Ingredients for Traditional Bread Pudding:
- 1 large unsliced white loaf
- ½ pint cold water
- 4oz butter
- 4oz soft dark brown sugar
- 2 tbs black treacle
- 6oz currants
- 6oz sultanas
- 6oz raisins
- 3oz minced chopped peel
- 3 eggs well beaten
- Finely grated rind of orange
- 2 tps Caster sugar
Method for Traditional Bread Pudding:
- Remove and discard the crusts from the bread then cut the hole loaf into small cubes.
- Put in a large mixing bowl with water and leave to stand for 30 minutes.
- Drain the water then add the remaining ingredients bar the caster sugar.

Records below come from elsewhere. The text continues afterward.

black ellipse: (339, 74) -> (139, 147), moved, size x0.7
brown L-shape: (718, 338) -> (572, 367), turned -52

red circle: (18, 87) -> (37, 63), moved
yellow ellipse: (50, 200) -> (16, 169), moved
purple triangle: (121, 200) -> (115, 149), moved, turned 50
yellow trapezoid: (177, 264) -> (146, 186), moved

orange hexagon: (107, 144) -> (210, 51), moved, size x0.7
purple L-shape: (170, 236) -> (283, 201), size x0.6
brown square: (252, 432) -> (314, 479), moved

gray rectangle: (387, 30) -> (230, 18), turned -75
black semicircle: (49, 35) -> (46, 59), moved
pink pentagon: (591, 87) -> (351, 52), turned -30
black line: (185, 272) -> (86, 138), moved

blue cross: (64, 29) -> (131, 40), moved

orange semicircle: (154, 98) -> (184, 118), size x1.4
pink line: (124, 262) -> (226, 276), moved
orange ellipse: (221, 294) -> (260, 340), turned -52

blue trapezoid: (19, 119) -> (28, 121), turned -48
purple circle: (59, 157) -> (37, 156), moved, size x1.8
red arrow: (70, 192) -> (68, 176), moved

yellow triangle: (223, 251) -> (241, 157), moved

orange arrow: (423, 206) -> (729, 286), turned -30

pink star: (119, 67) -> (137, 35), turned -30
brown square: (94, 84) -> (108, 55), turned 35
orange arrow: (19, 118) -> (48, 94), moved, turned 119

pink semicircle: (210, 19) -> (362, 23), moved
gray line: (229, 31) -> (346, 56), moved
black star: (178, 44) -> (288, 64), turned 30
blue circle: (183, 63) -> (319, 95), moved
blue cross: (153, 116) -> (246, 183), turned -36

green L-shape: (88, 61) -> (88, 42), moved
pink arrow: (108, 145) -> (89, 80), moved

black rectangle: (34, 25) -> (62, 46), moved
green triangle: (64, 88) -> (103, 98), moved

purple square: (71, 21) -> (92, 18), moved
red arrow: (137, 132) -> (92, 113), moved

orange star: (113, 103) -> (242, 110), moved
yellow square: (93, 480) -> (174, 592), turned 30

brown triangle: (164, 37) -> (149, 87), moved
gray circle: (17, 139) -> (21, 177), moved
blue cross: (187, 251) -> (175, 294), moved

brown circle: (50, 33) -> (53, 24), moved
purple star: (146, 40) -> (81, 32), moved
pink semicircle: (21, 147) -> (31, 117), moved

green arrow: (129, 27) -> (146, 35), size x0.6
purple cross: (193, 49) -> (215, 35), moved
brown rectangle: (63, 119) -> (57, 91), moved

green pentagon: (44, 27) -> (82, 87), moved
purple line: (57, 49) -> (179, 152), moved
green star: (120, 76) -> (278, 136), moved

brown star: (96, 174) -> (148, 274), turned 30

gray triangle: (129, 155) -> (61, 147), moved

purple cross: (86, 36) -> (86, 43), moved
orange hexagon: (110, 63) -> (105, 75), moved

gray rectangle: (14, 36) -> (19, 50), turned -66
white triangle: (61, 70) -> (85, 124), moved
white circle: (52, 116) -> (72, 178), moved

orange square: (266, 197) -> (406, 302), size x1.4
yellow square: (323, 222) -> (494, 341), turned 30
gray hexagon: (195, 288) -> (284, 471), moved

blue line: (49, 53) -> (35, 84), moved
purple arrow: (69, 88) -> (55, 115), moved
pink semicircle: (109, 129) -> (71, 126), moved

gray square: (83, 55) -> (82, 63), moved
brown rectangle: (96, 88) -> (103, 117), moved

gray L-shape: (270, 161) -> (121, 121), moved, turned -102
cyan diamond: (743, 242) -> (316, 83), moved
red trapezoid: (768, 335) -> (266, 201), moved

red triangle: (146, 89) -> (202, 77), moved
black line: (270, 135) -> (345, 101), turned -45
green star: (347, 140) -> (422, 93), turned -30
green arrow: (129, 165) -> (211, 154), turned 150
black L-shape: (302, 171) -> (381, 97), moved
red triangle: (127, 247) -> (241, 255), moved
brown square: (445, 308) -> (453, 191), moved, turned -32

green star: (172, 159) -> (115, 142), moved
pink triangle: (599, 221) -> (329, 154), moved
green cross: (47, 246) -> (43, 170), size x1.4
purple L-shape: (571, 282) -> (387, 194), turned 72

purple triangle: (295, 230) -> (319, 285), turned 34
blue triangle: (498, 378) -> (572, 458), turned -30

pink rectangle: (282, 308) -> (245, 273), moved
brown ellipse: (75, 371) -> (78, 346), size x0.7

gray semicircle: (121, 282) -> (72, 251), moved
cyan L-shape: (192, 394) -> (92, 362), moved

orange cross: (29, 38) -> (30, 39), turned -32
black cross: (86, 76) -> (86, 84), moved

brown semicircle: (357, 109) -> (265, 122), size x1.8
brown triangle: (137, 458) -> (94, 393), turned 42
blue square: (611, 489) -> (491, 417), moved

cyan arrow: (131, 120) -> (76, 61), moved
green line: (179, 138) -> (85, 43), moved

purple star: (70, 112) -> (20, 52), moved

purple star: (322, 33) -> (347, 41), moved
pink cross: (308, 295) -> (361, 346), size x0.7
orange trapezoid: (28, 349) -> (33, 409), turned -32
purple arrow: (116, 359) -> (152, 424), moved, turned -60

- Mix thoroughly then spoon into the prepared tin and spread evenly.
- Bake in the centre of the oven 190°C for 1 ½ hours until firm to touch.
- Remove bread pudding from the oven and carefully turn onto wire rack to cool.
- Sprinkle with the caster sugar.
- Cut into squares when cold.
There are dozens if not hundreds of variations on bread pudding with TV chefs all making their own versions. This Traditional Bread Pudding is a good standard to base your own recipe on.